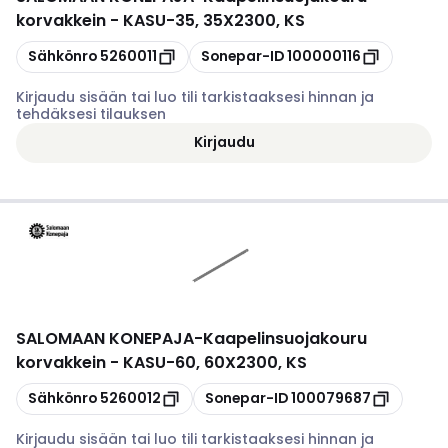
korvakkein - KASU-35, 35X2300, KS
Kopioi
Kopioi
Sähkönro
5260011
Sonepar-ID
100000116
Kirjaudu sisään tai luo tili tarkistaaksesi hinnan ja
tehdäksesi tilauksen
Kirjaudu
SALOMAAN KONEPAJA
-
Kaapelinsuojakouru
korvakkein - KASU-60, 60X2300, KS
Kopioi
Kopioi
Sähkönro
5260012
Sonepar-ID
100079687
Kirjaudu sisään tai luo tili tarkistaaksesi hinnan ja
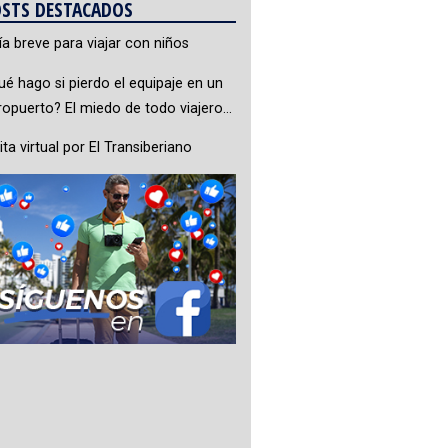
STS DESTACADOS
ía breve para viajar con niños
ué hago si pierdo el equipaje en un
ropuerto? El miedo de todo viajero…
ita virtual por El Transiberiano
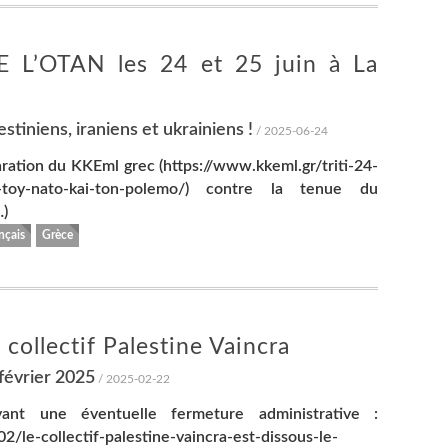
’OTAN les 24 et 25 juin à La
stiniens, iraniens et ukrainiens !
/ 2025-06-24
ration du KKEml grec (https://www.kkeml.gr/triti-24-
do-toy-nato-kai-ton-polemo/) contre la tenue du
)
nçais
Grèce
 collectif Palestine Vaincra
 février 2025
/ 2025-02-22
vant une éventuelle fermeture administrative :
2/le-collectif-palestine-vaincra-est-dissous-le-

════

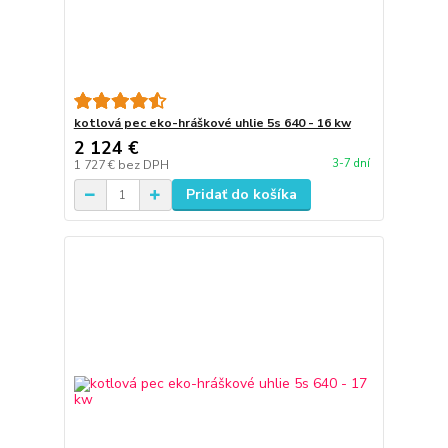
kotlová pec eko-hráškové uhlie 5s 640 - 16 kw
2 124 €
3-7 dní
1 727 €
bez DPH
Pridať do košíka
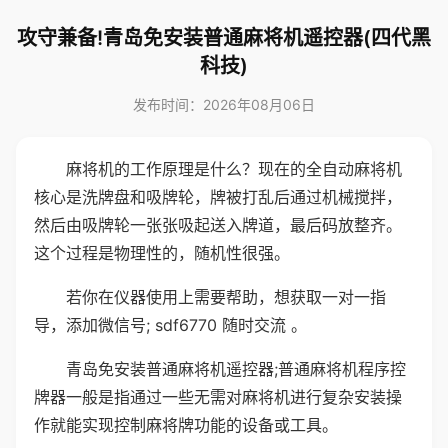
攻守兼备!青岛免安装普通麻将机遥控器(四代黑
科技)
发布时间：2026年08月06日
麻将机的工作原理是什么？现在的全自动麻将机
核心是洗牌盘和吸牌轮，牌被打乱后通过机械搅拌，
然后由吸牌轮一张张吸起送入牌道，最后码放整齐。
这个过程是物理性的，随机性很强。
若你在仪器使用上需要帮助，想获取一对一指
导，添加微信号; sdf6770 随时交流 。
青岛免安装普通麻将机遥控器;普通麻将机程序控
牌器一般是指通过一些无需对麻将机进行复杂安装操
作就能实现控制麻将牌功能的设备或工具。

════

◆ PROBLEM DESCRIPTION
Give again, word for word, every line of the listing above from the one with "若你在仪器使用上需要帮助，想获取一对一指" to the one with "作就能实现控制麻将牌功能的设备或工具。", both inclusive, and nothing beyond them.

◆ PROBLEM SOLUTION
若你在仪器使用上需要帮助，想获取一对一指
导，添加微信号; sdf6770 随时交流 。
青岛免安装普通麻将机遥控器;普通麻将机程序控
牌器一般是指通过一些无需对麻将机进行复杂安装操
作就能实现控制麻将牌功能的设备或工具。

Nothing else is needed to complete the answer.